What Worked:The flavors in this dish were fascinating. You couldn't necessarily taste every aspect, but it all came together in a surprising way, just the way you might hope they would eating the food of an inventive chef.
The technique I'll definitely take away from this dish is Izard's way of finishing the pasta: with a big dollop of crème fraîche.
What Didn't Work: While I loved the flavors of this dish, I didn't find it necessary to cook the clams separately with their own aromatics as the recipe suggested. It seemed like a translation from a restaurant's methods rather than something ideal for home. I've streamlined the recipe to make it easier—and faster—for a weeknight.
Suggested Tweaks: I might suggest a few less clams and more sambal paste. A little goes a long way, and I thought overal the dish could be spicier.
Adapted from Girl in the Kitchen.
- Yield:serves 4
- Active time: 20 minutes
- Total time:25 minutes
- 1/2 cup creme fraiche
- 1/3 cup prepared horseradish
- 4 ounces sugar snap peas (about 2 cups)
- 1 tablespoon olive oil
- 8 ounces mild Italian pork sausage, casings removed
- 1 pound dried linguine
- 1/2 fennel bulb, minced (about 1 cup total)

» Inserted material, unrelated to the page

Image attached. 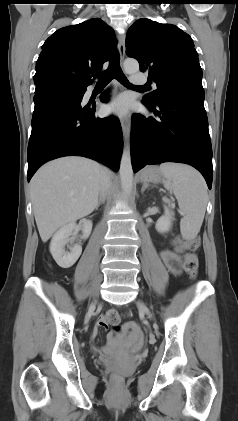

- 1 medium shallot, minced (about 1/4 cup)
- 3 medium cloves garlic, minced (about 1 tablespoon)
- 1/2 teaspoon sambal paste (or another chile sauce such as Sriracha)
- 1 cup white wine
- 2 pounds Manila clams
- Kosher salt and freshly ground black pepper
In a small bowl, combine the crème fraîche and horseradish and set aside.
Bring a large pot of salted water to boil and add the snap peas. Cook until almost tender, 2-3 minutes, then remove with a slotted spoon, leaving the water behind to cook the pasta. Run cold water over them to stop the cooking, or shock in an ice batch. Leave the pot on the heat.
Heat the olive oil in a large (12-inch) skillet over medium heat until shimmering. Add the sausage and break up into chunks in the skillet. Cook, stirring only occasionally, until well-browned and nearly cooked through, 5 to 7 minutes.
Add the linguine to the boiling water and cook until al dente. Reserve 1/2 cup of pasta cooking water before draining.
Meanwhile, add the fennel, onion, and shallot to the sausage and cook until soft and fragrant, about 5 minutes more. Stir in the sambal or other chile paste and cook for an additional minute.
Add the wine to the skillet and scrape up any brown bits on the bottom of the pan, bringing the wine to a simmer. Add the clams and cover the skillet with a tight fitting lid and cook, stirring occasionally, until the clams are opened, 3 to 4 minutes.
Add the cooked pasta and the snap peas to the pan and toss well to combine. Add a little pasta water if it seems dry. Just before serving, add the crème fraîche and season to taste with salt and pepper. Toss well to combine and serve immediately.